匿名を求めたKAISTのある教授は「2011年から教授協議会の辞任要求で徐氏が(2013年2月に)退いてから、教授協議会の声が強くなった。大学の指揮体系が総長・教授陣などへ多元化しながら組織に緩みが出てきた」と指摘した。当時、教授協議会に所属していた一部教授が、現在、職務教授を担当している。A教授は「徐氏退任後、改革と革新が失速して不正が横行しているようだ」と話した。
(引用ここまで)

 これは面白い。
 強く汚職を取り除く意志を持つ人物が組織のトップにいれば、そのように作用する。
 だけども、その人物が退職してしまえば元の木阿弥。

 KAISTは韓国の理系大学としてトップにある大学です。
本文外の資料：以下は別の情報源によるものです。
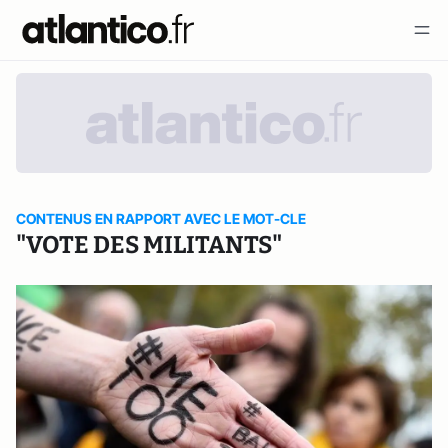
CONTENUS EN RAPPORT AVEC LE MOT-CLE
"VOTE DES MILITANTS"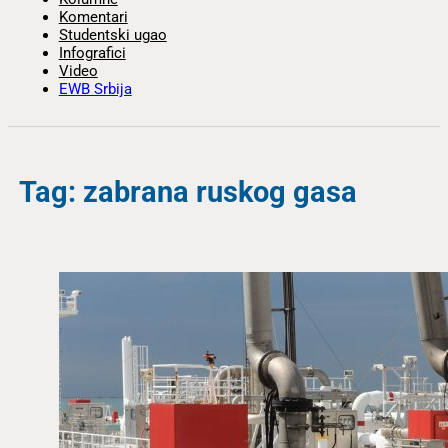
Komentari
Studentski ugao
Infografici
Video
EWB Srbija
Tag: zabrana ruskog gasa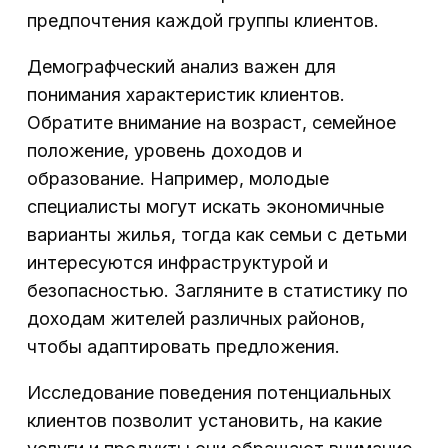
предпочтения каждой группы клиентов.
Демографческий анализ важен для
понимания характеристик клиентов.
Обратите внимание на возраст, семейное
положение, уровень доходов и
образование. Например, молодые
специалисты могут искать экономичные
варианты жилья, тогда как семьи с детьми
интересуются инфраструктурой и
безопасностью. Загляните в статистику по
доходам жителей различных районов,
чтобы адаптировать предложения.
Исследование поведения потенциальных
клиентов позволит установить, на какие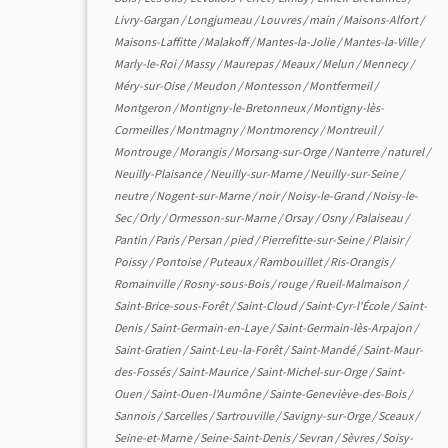
Livry-Gargan
/
Longjumeau
/
Louvres
/
main
/
Maisons-Alfort
/
Maisons-Laffitte
/
Malakoff
/
Mantes-la-Jolie
/
Mantes-la-Ville
/
Marly-le-Roi
/
Massy
/
Maurepas
/
Meaux
/
Melun
/
Mennecy
/
Méry-sur-Oise
/
Meudon
/
Montesson
/
Montfermeil
/
Montgeron
/
Montigny-le-Bretonneux
/
Montigny-lès-
Cormeilles
/
Montmagny
/
Montmorency
/
Montreuil
/
Montrouge
/
Morangis
/
Morsang-sur-Orge
/
Nanterre
/
naturel
/
Neuilly-Plaisance
/
Neuilly-sur-Marne
/
Neuilly-sur-Seine
/
neutre
/
Nogent-sur-Marne
/
noir
/
Noisy-le-Grand
/
Noisy-le-
Sec
/
Orly
/
Ormesson-sur-Marne
/
Orsay
/
Osny
/
Palaiseau
/
Pantin
/
Paris
/
Persan
/
pied
/
Pierrefitte-sur-Seine
/
Plaisir
/
Poissy
/
Pontoise
/
Puteaux
/
Rambouillet
/
Ris-Orangis
/
Romainville
/
Rosny-sous-Bois
/
rouge
/
Rueil-Malmaison
/
Saint-Brice-sous-Forêt
/
Saint-Cloud
/
Saint-Cyr-l'École
/
Saint-
Denis
/
Saint-Germain-en-Laye
/
Saint-Germain-lès-Arpajon
/
Saint-Gratien
/
Saint-Leu-la-Forêt
/
Saint-Mandé
/
Saint-Maur-
des-Fossés
/
Saint-Maurice
/
Saint-Michel-sur-Orge
/
Saint-
Ouen
/
Saint-Ouen-l'Aumône
/
Sainte-Geneviève-des-Bois
/
Sannois
/
Sarcelles
/
Sartrouville
/
Savigny-sur-Orge
/
Sceaux
/
Seine-et-Marne
/
Seine-Saint-Denis
/
Sevran
/
Sèvres
/
Soisy-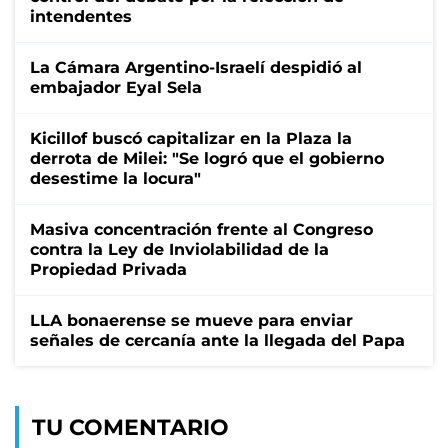
intendentes
La Cámara Argentino-Israelí despidió al
embajador Eyal Sela
Kicillof buscó capitalizar en la Plaza la
derrota de Milei: "Se logró que el gobierno
desestime la locura"
Masiva concentración frente al Congreso
contra la Ley de Inviolabilidad de la
Propiedad Privada
LLA bonaerense se mueve para enviar
señales de cercanía ante la llegada del Papa
TU COMENTARIO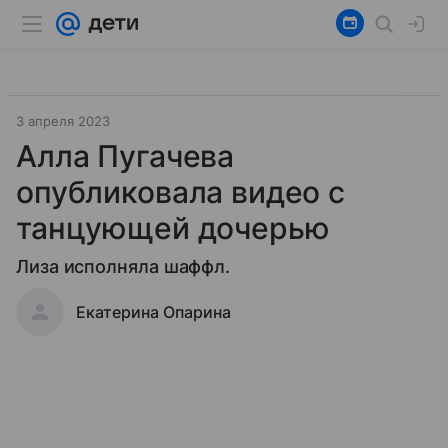
3 апреля 2023
Алла Пугачева
опубликовала видео с
танцующей дочерью
Лиза исполняла шаффл.
Екатерина Опарина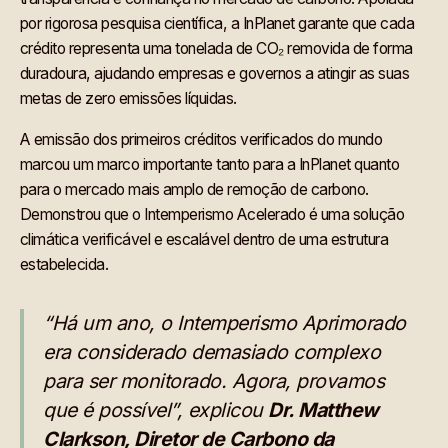
por rigorosa pesquisa científica, a InPlanet garante que cada
crédito representa uma tonelada de CO₂ removida de forma
duradoura, ajudando empresas e governos a atingir as suas
metas de zero emissões líquidas.
A emissão dos primeiros créditos verificados do mundo
marcou um marco importante tanto para a InPlanet quanto
para o mercado mais amplo de remoção de carbono.
Demonstrou que o Intemperismo Acelerado é uma solução
climática verificável e escalável dentro de uma estrutura
estabelecida.
“Há um ano, o Intemperismo Aprimorado
era considerado demasiado complexo
para ser monitorado. Agora, provamos
que é possível”, explicou
Dr. Matthew
Clarkson, Diretor de Carbono da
位置づけとしては筑波大に近いのかな。
 授業はすべて英語で行われるということでも知られていますね。
 記事によると「教授協議会からの辞任要求で総長が辞職」してから、汚職が蔓延するようになっていた。

 つまり、大学では汚職が蔓延していることのほうが一般的な姿なのです。韓国では常識的な姿というべきか。
 時々、汚職に対抗する高潔の士が出てくると「しょうがないなぁ……」とばかりにつきあいはする。
 でも、7年間つきあったのでもう限界になって「辞任しろ!」と辞任要求を叩きつけられて終了。

 こうやってマスコミに取り上げられればまたしばらくは鳴りを潜めるのでしょう。で、また元に戻るという繰り返し。これこそが韓国の本来の姿なのですから。
 そうでない姿勢を強いられるのは苦痛のなのでしょう。